The trial court granted a motion for a new trial. The trial court denied the writ of
mandamus and dismissed the plaintiff’s suit after the new trial, finding that the
validity of the zoning ordinance was not properly pled in the trial court. On review,
the appellate court held the zoning ordinance unconstitutional. The supreme court
found the appellate court did not have a proper record before it to reach the issue of
constitutionality of the ordinance, and remanded to the trial court for proper pleading
and a hearing. In the case before us, the unconstitutionality of the general damages
cap was raised in proper pleadings in the trial court, a full hearing was held by the
trial court, and the trial court ruled that the cap was constitutional, “even though there
is no adequate remedy, equal protection, or separation of powers, in view of the
2 erosion of ‘the dollar[.]’” A full record was developed in the trial court. The holding
in Summerell is not applicable to the case before us.
The supreme court has held that while appellate courts have the power to
remand a case to the trial court for additional proceedings, that authority should be
“sparingly exercised.” Bayou Rapides Lumber Co. v. Campbell, 41 So.2d 781, 782
(La.1949). “When the entire record is before the appellate court, remand for a new
trial produces delay of the final outcome and congestion of crowded dockets while
adding little to the judicial determination process.” Gonzales v. Xerox Corp., 320
So.2d 163, 166 (La.1975). This is not a case in which a view of fact witnesses is
essential for determination of the issues before us. This is not a case in which issues
have been raised in the appellate court which require new evidence in order for this
court to properly rule.
All parties have already had “an opportunity to address and fully litigate” the
issues which are currently before this court. The state’s failure to produce evidence
in the original hearing of this matter, despite being given a full opportunity, is not just
cause for a remand, no matter how important the majority believes this information
to be. Thus, I would reach the merits of the plaintiff’s constitutional claims, as they
are properly before us. As a majority of this panel has concluded that we should not
reach the merits, I will not address the issues properly before us on remand from the
supreme court, as such an opinion would at best be advisory.
3 NUMBER 04-1069
THIRD CIRCUIT COURT OF APPEAL
CHARLES RAY TAYLOR, JR. ET AL.
EZELL, J. Dissents.
The Plaintiffs in this case have carried their burden by presenting evidence to
show that there is no rational basis for the Medical Malpractice Act and that the Act
does not continue to substantially further an important governmental interest. The
courts of this state must remember that we are a Civil Law State and I urge all judges
of this state to review the words of the late Justice Albert Tate, Jr.
Our basically civilian tradition has been partly overlaid and replaced by Anglo-American common law. . . .
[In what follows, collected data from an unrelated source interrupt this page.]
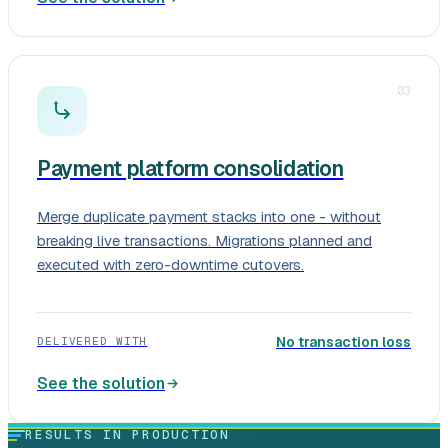
03
Payment platform consolidation
Merge duplicate payment stacks into one - without
breaking live transactions. Migrations planned and
executed with zero-downtime cutovers.
No transaction loss
DELIVERED WITH
See the solution
RESULTS IN PRODUCTION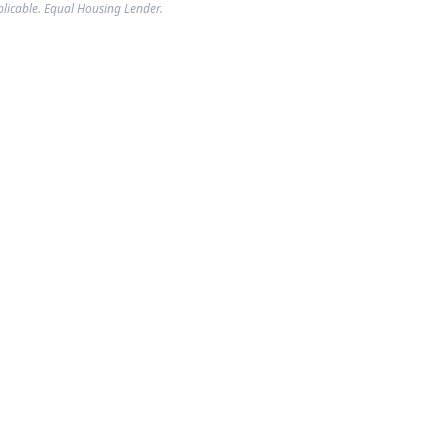
plicable. Equal Housing Lender.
Today, despite the renewed importance of the civilian sources of our substantive law, there is little support in the Louisiana bench and bar for civilian theory that the role of the judges is to decide cases only, leaving doctrinal development to the scholarly writers. . . .
The Louisiana judge, like his common-law brother, is a law-announcer as well as a case-decider. . . .
As with the common-law judge, he views himself not merely as a technician but also as a scholar, law-maker and exponent of doctrine.